• FED conducted its 2-day meeting on 15-16th of June, keeping interest rates and asset purchases unchanged, and noting that “substantial further progress” would be required before the “taper tantrum” starts (i.e. move to a restrictive monetary policy). However, FED’s updated forecasts show two interest-rate increases in 2023 – sooner than previously projected. In addition, US economic growth forecast was revised upwards from 6.5% in March to 7.0% for 2021. 
  • Annual consumer prices in US increased by 5.0% in May 2021, highest level since 2008 (5.4%). Core CPI, which excludes volatile food and energy prices, rose by 3.8% in May 2021. Markets ignored increased inflationary pressures evidenced by rally into US treasury markets. Yields on 10 year US treasury notes fell to 1.45% by 10th of June, the lowest level in 3 months (please note, bond yields and prices move in the opposite direction). Since then, rates have slightly increased standing at 1.52% by 17 June, reflecting FED’s hawkish tone.   
  • In Europe too, yields continued decline in June after ECB maintained the pace of its asset purchase programme unchanged. Notably, yield on Greek 5-year bond fell below zero for the first time, with Italy remaining the only Eurozone country with positive 5-year borrowing costs (close to zero).

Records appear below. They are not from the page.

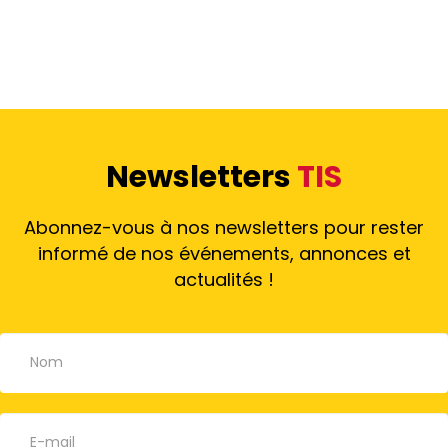
Newsletters
TIS
Abonnez-vous à nos newsletters pour rester
informé de nos événements, annonces et
actualités !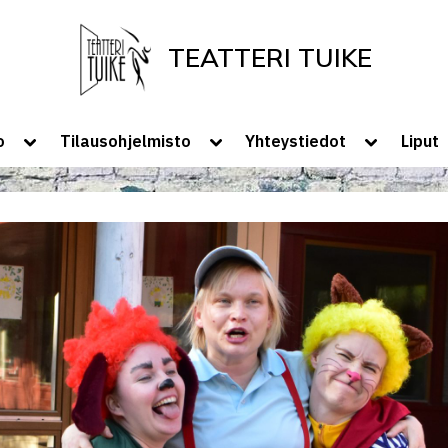
TEATTERI TUIKE
Tervetuloa Teatteri Tuikkeen Kotisivui
Toggle
Toggle
Toggle
o
Tilausohjelmisto
Yhteystiedot
Liput
sub-
sub-
sub-
menu
menu
menu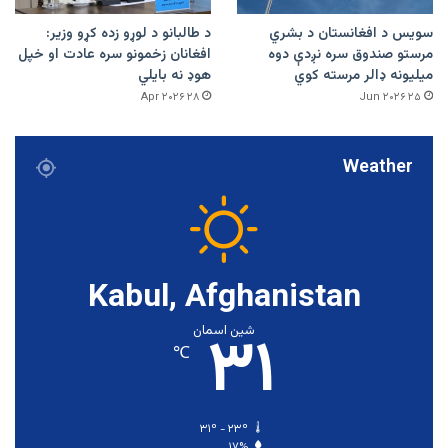
سویس د افغانستان د بشري
د طالبانو د لوړو زده کړو وزیر:
مرستو صندوق سره نږدې دوه
افغانان زخمونو سره عادت او خپل
میلیونه ډالر مرسته کوي
هوډ نه بایلي
۲۸ Apr ۲۰۲۶
۲۵ Jun ۲۰۲۶
Weather
Kabul, Afghanistan
۳۱
شین اسمان
℃
۳۱º - ۲۳º
۱۷%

  • On the back of lower yields on US treasuries, global equities hit record high levels in the first half of June 2021. S&P 500 Index was up 1.0% by 15th of June reaching 4,247 level, however, after the FED signalled rate hikes earlier than expected, global stocks slightly corrected, with S&P 500 index down 0.6% on the following trading day. Despite intraday volatility, tech stocks outperformed, with technology heavy NASDAQ composite jumping by 3.0% in the same period. European stocks also performed strongly, with STOXX 600 up 2.8% standing at 459.3 by 17th of June. 
  • In China, annual producer price index (PPI- selling prices received by domestic producers for their output) reached 13-year high of 9% in May, after posting a 6.8% growth in April.  Meanwhile, the annual consumer price index (CPI) rose 1.3% in May (0.9% in April), with the increase driven by higher energy prices. The rise in China’s PPI will add to global inflationary pressure as China is one of the largest exporters in the world. After growing in May 2021, China’s Shanghai Composite index dropped by 2.5% by 17th of June. The decline is partially related to surprising increase in COVID-19 cases in China’s southern province of Guangzhou.
  • Japan’s 1Q21 GDP growth was revised upwards, recording softer contraction at 3.9% vs initial estimate of 5.1%, boosting investor sentiments. Japan’s Nikkei 225 index was up 2.0% to 29,441 by 15 June, however after the FED meeting Nikkei 225 corrected, dropping by 1.4% over 15-17 June.

Commodities 

  • International Energy Agency in its recent report noted that oil demand is expected to exceed pre-pandemic levels by end of 2022 and called wold producers, particularly OPEC+ to “open the taps” to boost oil production and keep the steady world supply. Much of the elevated inflationary pressures globally are stemming from the rising oil prices. The rally in oil prices continued in the first half of June, with WTI crude oil price reaching US$ 71.4/barrel by 17th of June up 7.1%, while Brent crude oil price increased by 5.4% in the same period to US$ 73.1/barrel.
  • Gold prices declined in the first 2 weeks of June down 2.5% to $1,859 per troy ounce by 15 June 2021. After the interest rate hike signal from the FED, gold prices plummeted, down 4.6% on 17th of June to US$ 1,773.5/troy ounce. The decline is likely related to improved economic sentiments in US, as the demand on safe heaven assets like Gold declined.